Hi Picasa !
Indeed, you will need to perform a polishing step after assembly, this will lower your error rate from ~1% (after assembly with canu) to ~0.001-0.0000001% (depending of the coverage used for polishing, you can find information in this link : https://github.com/PacificBiosciences/GenomicConsensus/blob/master/doc/FAQ.rst section "What is the expected quiver accuracy? ")
So, you indeed need a alignement file, but with PacBio, everything is a bit more complicated. Considering their bas/bax.h5 format, you will need a particular aligner (blasr you said it right) that will produce an alignement. However, this alignment will be not in bam format, but in a specific format called .cmp.h5 (cmp strand for comparison I guess).
Blasr align file by file. In order to align all your .bas/bax.h5, you are going to use an other tool called pbalign. This tool can take as an input a .fofn file (file of file ... forget about the n) which is a list of all the path that lead to your raw data, and will literally call blasr for all your raw data file and then compile their result.

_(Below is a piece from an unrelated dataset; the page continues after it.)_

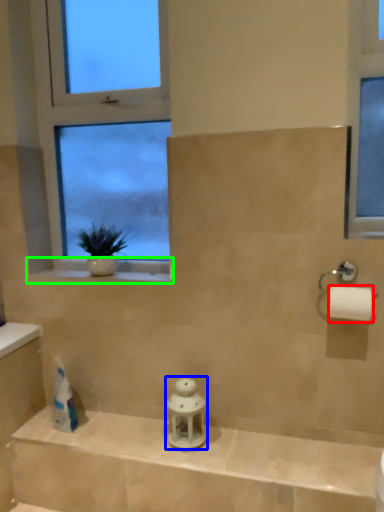 Question: Which is farther away from toilet paper (highlighted by a red box)? toiletry (highlighted by a blue box) or window sill (highlighted by a green box)?

Choices:
 (A) toiletry
 (B) window sill

Answer: (B) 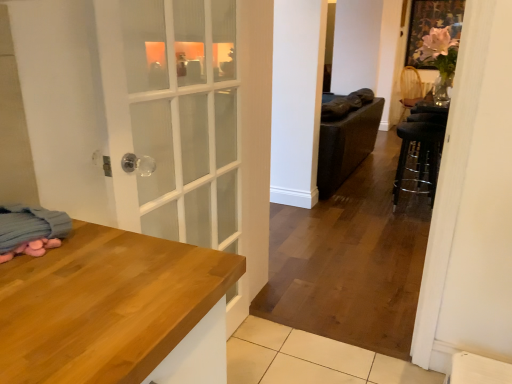 Question: In terms of height, does woven wicker chair at upper right look taller or shorter compared to black metal bar stool at right?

Here a small example of how a .fofn file should look (sorry for horrible paths) :
/media/DATAPART1/pacbio_reads/run6/H01_1/Analysis_Results/m151220_023946_42237_c100942502550000001823214006101687_s1_p0.1.bax.h5
/media/DATAPART1/pacbio_reads/run6/H01_1/Analysis_Results/m151220_023946_42237_c100942502550000001823214006101687_s1_p0.2.bax.h5
As it was really hard for me to gather this informations, here how I used pbalign :
pbalign --forQuiver raw_reads.fofn assembly_to_polish.fasta your_output.cmp.h5
Then, you can use quiver using something like this :
quiver your_output.cmp.h5 -r assembly_to_polish.fasta -o polished_assembly.fasta
For installing pacbio tools, I redirect you to this github thread : https://github.com/PacificBiosciences/pbalign/issues/67
Don't try to install all PacBio tools by yourself, don't even try pitchfork, you will lose a lot of time just as I do.
Also, a related Biostar post here : A: Choosing de novo genome assembly
Good luck with your polishing ! This way worked fine for me after weeks or research on this subject.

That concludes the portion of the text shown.